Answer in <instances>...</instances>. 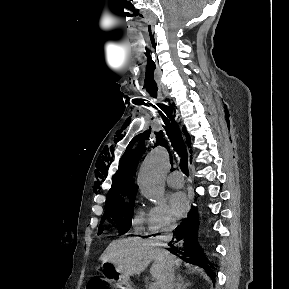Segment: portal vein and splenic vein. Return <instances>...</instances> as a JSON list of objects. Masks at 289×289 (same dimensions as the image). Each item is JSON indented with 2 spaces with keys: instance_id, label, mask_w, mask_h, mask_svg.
<instances>
[{
  "instance_id": "portal-vein-and-splenic-vein-1",
  "label": "portal vein and splenic vein",
  "mask_w": 289,
  "mask_h": 289,
  "mask_svg": "<svg viewBox=\"0 0 289 289\" xmlns=\"http://www.w3.org/2000/svg\"><path fill=\"white\" fill-rule=\"evenodd\" d=\"M149 289H158L157 283H153V284L149 287Z\"/></svg>"
}]
</instances>
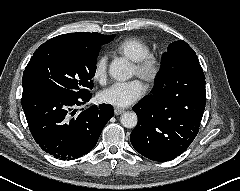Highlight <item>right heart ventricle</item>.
Here are the masks:
<instances>
[{
  "instance_id": "right-heart-ventricle-1",
  "label": "right heart ventricle",
  "mask_w": 240,
  "mask_h": 191,
  "mask_svg": "<svg viewBox=\"0 0 240 191\" xmlns=\"http://www.w3.org/2000/svg\"><path fill=\"white\" fill-rule=\"evenodd\" d=\"M115 52L135 62L150 53L149 45L136 37H129L118 42L114 47Z\"/></svg>"
}]
</instances>
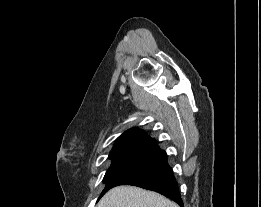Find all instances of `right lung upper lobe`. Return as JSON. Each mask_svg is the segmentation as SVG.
<instances>
[{
	"mask_svg": "<svg viewBox=\"0 0 261 207\" xmlns=\"http://www.w3.org/2000/svg\"><path fill=\"white\" fill-rule=\"evenodd\" d=\"M109 158L113 162L151 160L161 164L167 161L166 153L158 147L156 141L139 128L125 131L114 144Z\"/></svg>",
	"mask_w": 261,
	"mask_h": 207,
	"instance_id": "obj_1",
	"label": "right lung upper lobe"
}]
</instances>
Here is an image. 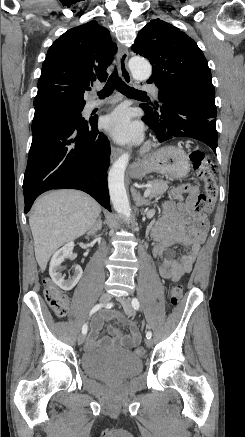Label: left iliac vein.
<instances>
[{
	"instance_id": "1",
	"label": "left iliac vein",
	"mask_w": 245,
	"mask_h": 437,
	"mask_svg": "<svg viewBox=\"0 0 245 437\" xmlns=\"http://www.w3.org/2000/svg\"><path fill=\"white\" fill-rule=\"evenodd\" d=\"M119 302L122 304L124 311L128 316L135 315V309L132 306L129 298H126V297L120 298ZM145 343L148 347H151L153 345V341L150 338H146Z\"/></svg>"
}]
</instances>
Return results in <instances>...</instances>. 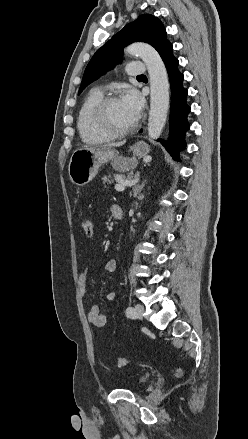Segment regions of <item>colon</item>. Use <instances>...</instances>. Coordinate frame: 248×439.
I'll return each instance as SVG.
<instances>
[{"instance_id":"obj_1","label":"colon","mask_w":248,"mask_h":439,"mask_svg":"<svg viewBox=\"0 0 248 439\" xmlns=\"http://www.w3.org/2000/svg\"><path fill=\"white\" fill-rule=\"evenodd\" d=\"M82 229L86 236H91L93 234L94 226L93 222L90 219H85L82 222ZM127 363L126 358L119 357L117 358V364L118 366H125ZM183 374V371L179 368L176 370V375L181 376Z\"/></svg>"}]
</instances>
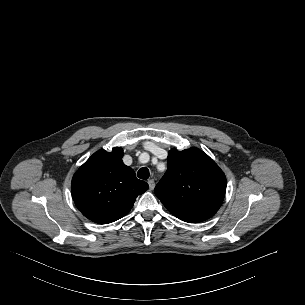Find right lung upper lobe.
I'll return each instance as SVG.
<instances>
[{"label": "right lung upper lobe", "mask_w": 305, "mask_h": 305, "mask_svg": "<svg viewBox=\"0 0 305 305\" xmlns=\"http://www.w3.org/2000/svg\"><path fill=\"white\" fill-rule=\"evenodd\" d=\"M123 150H99L74 174L72 198L81 213L99 224H108L125 216L136 197L148 189L132 168L123 161Z\"/></svg>", "instance_id": "obj_1"}]
</instances>
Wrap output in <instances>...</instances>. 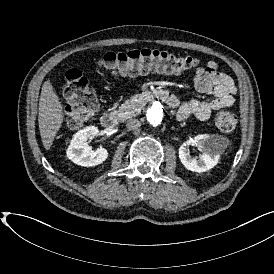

* What is needed *
With the pictures omitted, copy exactly the lines from the line that contains "Find right lung upper lobe." through the end of the material.

* Exercise result *
Find right lung upper lobe.
I'll return each instance as SVG.
<instances>
[{"label": "right lung upper lobe", "mask_w": 305, "mask_h": 305, "mask_svg": "<svg viewBox=\"0 0 305 305\" xmlns=\"http://www.w3.org/2000/svg\"><path fill=\"white\" fill-rule=\"evenodd\" d=\"M123 150H99L74 174L72 198L81 213L99 224H108L125 216L136 197L148 189L132 168L123 161Z\"/></svg>", "instance_id": "obj_1"}]
</instances>
Wrap output in <instances>...</instances>. 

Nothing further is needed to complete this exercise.